Goal of the exercise
The expected answer is a copy of every line in the listing that has the word "with".

.....

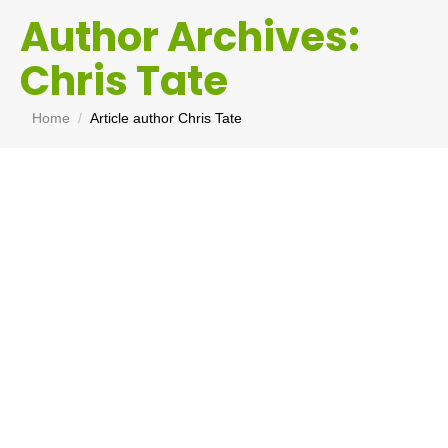
Author Archives:
Chris Tate
You are here:
Home
Article author Chris Tate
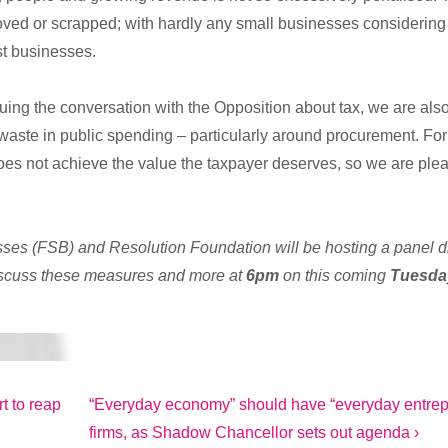
ed or scrapped; with hardly any small businesses considering use
st businesses.
nuing the conversation with the Opposition about tax, we are al
waste in public spending – particularly around procurement. For 
oes not achieve the value the taxpayer deserves, so we are plea
ses (FSB) and Resolution Foundation will be hosting a panel 
scuss these measures and more at
6pm
on this coming
Tuesday
Next
t to reap
“Everyday economy” should have “everyday entrepr
Post
firms, as Shadow Chancellor sets out agenda ›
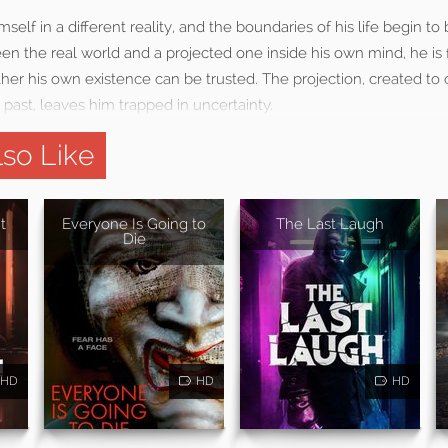
self in a different reality, and the boundaries of his life begin to b
en the real world and a projected one inside his own mind, he is 
her his own existence can be trusted. The projection, created to
 past, leaves him trapped in uncertainty.
so Like
t
Everyone Is Going to
The Last Laugh
Die
HD
HD
HD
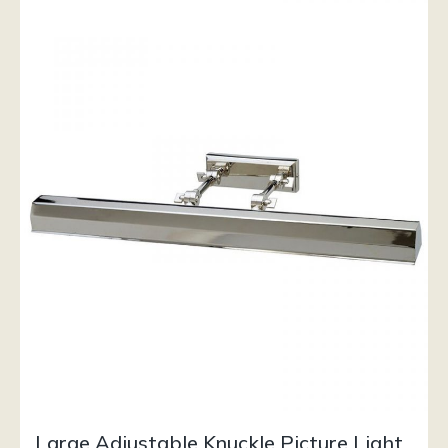
Large Adjustable Knuckle Picture Light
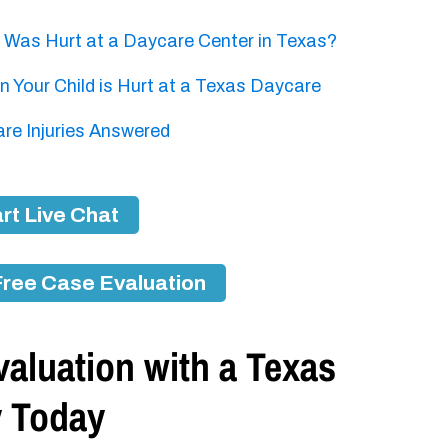
d Was Hurt at a Daycare Center in Texas?
 Your Child is Hurt at a Texas Daycare
e Injuries Answered
rt Live Chat
Free Case Evaluation
aluation with a Texas
y Today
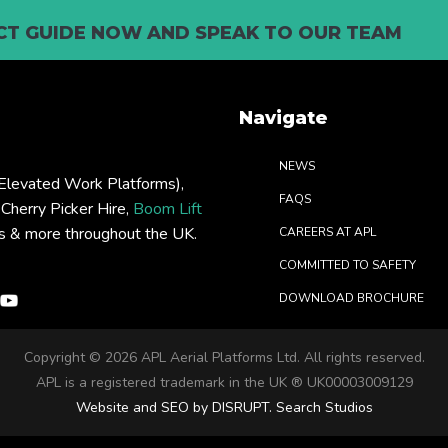
T GUIDE NOW AND SPEAK TO OUR TEAM
Navigate
NEWS
levated Work Platforms),
FAQS
: Cherry Picker Hire,
Boom Lift
rs & more throughout the UK.
CAREERS AT APL
COMMITTED TO SAFETY
DOWNLOAD BROCHURE
Copyright ©
2026 APL Aerial Platforms Ltd. All rights reserved.
APL is a registered trademark in the UK ® UK00003009129
Website and SEO by DISRUPT. Search Studios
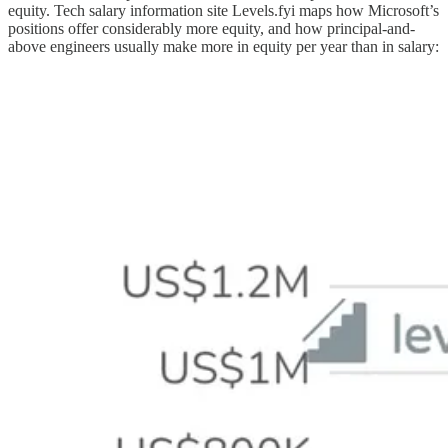
equity. Tech salary information site Levels.fyi maps how Microsoft’s
positions offer considerably more equity, and how principal-and-
above engineers usually make more in equity per year than in salary:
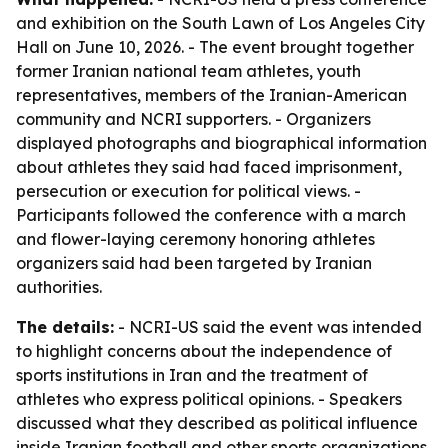
and exhibition on the South Lawn of Los Angeles City
Hall on June 10, 2026. - The event brought together
former Iranian national team athletes, youth
representatives, members of the Iranian-American
community and NCRI supporters. - Organizers
displayed photographs and biographical information
about athletes they said had faced imprisonment,
persecution or execution for political views. -
Participants followed the conference with a march
and flower-laying ceremony honoring athletes
organizers said had been targeted by Iranian
authorities.
The details:
- NCRI-US said the event was intended
to highlight concerns about the independence of
sports institutions in Iran and the treatment of
athletes who express political opinions. - Speakers
discussed what they described as political influence
inside Iranian football and other sports organizations.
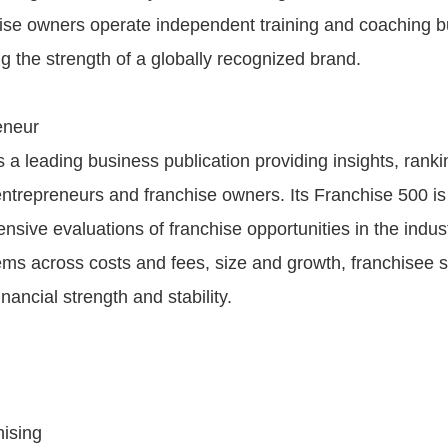
ise owners operate independent training and coaching 
g the strength of a globally recognized brand.
eneur
 a leading business publication providing insights, rank
entrepreneurs and franchise owners. Its Franchise 500 is
sive evaluations of franchise opportunities in the indust
ems across costs and fees, size and growth, franchisee 
inancial strength and stability.
ising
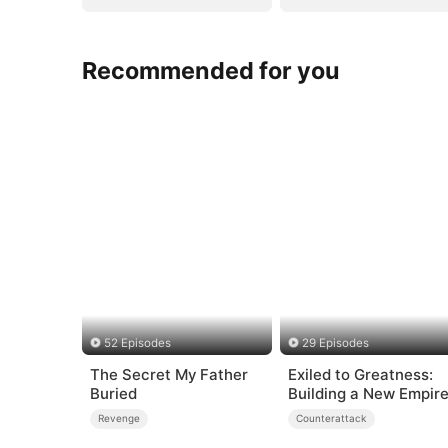
Recommended for you
52 Episodes
29 Episodes
The Secret My Father
Exiled to Greatness:
Buried
Building a New Empir
Revenge
Counterattack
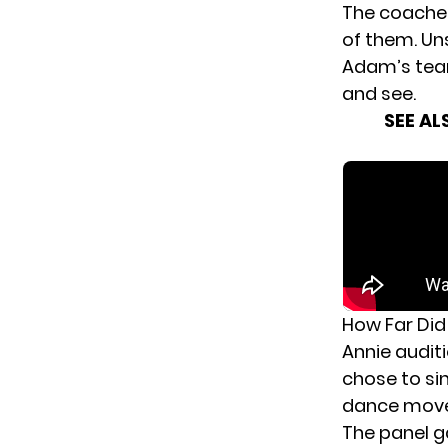
The coaches
of them. Uns
Adam’s team
and see.
SEE AL
How Far Did
Annie audit
chose to si
dance moves
The panel g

.....

Solution
ed or scrapped; with hardly any small businesses considering use
nuing the conversation with the Opposition about tax, we are al
aluation with a Texas
Participants followed the conference with a march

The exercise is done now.